Foto © Samuel Mendonça/Folha do Domingo

Neste sentido, sublinhou que “os fiéis leigos não são os destinatários passivos das decisões tomadas, mas cooperam com os pastores no traçar dos caminhos da missão da Igreja”. No entanto, salvaguardou parecer “impróprio falar de um «magistério dos fiéis», mas disse ser verdade que entre o povo de Deus e os seus pastores ”não há parede intransponível, mas uma profunda circularidade”. ”Esta é a grande intuição do Papa Francisco, que tem no seu centro o conceito simples e eficaz de «ouvir»”, referiu, acrescentando que “numa Igreja de escuta, sensus fidei e magistério apoiam-se mutuamente, não se justapõem uns aos outros como compartimentos estanques”.

O secretário-geral do Sínodo dos Bispos prosseguiu explicando que se pede aos pastores “que ouçam atenta e sinceramente Povo de Deus, um povo de mil rostos, composto por bispos, sacerdotes, diáconos, leigos e mulheres, homens e mulheres consagrados, ricos e pobres, dotados e ignorantes”. “É, portanto, claro porque, segundo Francisco, os pastores não só devem andar diante do rebanho, mas, se necessário, devem também saber colocar-se no meio dele, de modo a perceber o seu «nariz», e, às vezes, até atrás dele, para poderem seguir esse próprio «nariz»”, sustentou.

Neste contexto, afirmou que “os bispos, e com eles todos os outros ministros ordenados, devem representar num certo sentido as «antenas» do Povo de Deus: estando entre os fiéis, são chamados a «intercetar» o que o Espírito Santo sugere à Igreja nesta hora precisa da história”.

O cardeal maltês advertiu que esta escuta “não pode ser confundida com uma investigação sociológica, destinada a identificar as opiniões da maioria, e que não coincide com a opinião pública, mas requer um discernimento cuidadoso para perceber, entre as muitas vozes muitas vezes dissonantes, o que o Espírito realmente revela”.

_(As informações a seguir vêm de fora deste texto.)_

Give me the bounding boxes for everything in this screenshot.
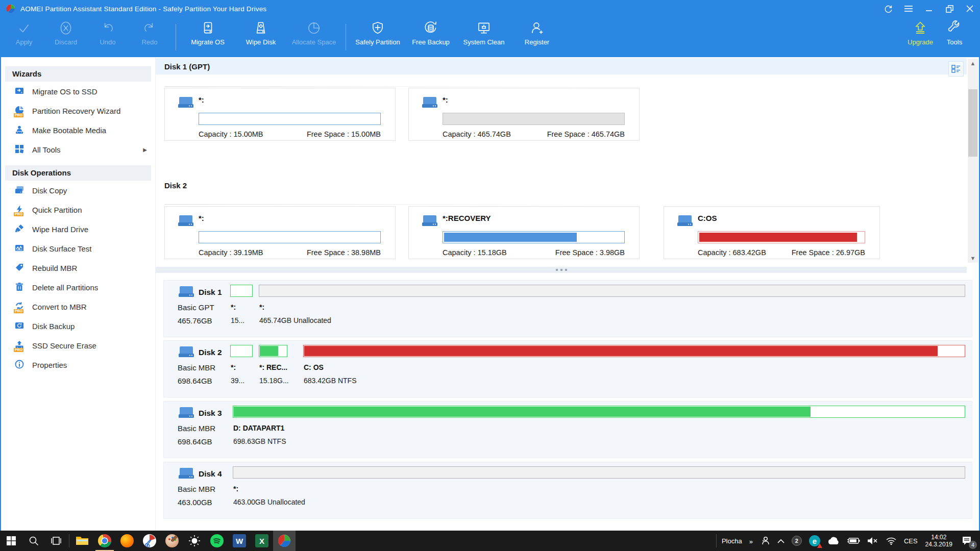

Aquele responsável pela iniciativa sinodal afirmou que os bispos envolvidos “são convidados a exercer o «ministério da boca» e, também neste caso, o ainda mais difícil «ministério do ouvido», procurando um consenso que não sai da lógica humana (de tipo parlamentar, por exemplo), mas do reconhecimento e submissão comuns à vontade de Deus para a sua Igreja neste momento particular da história”. “Embora na sua composição esteja configurado como um organismo essencialmente episcopal, o Sínodo não vive separado do resto dos fiéis. Pelo contrário, é um instrumento adequado para dar voz a todo o Povo de Deus precisamente através dos Bispos, que são constituídos por Deus como “autênticos guardiões, intérpretes e testemunhas da fé de toda a Igreja”, concluiu.

O cardeal Mario Grech proferiu ainda na segunda parte da manhã uma terceira intervenção sobre o tema “Sinodalidade e Missão. A Igreja existe para evangelizar”.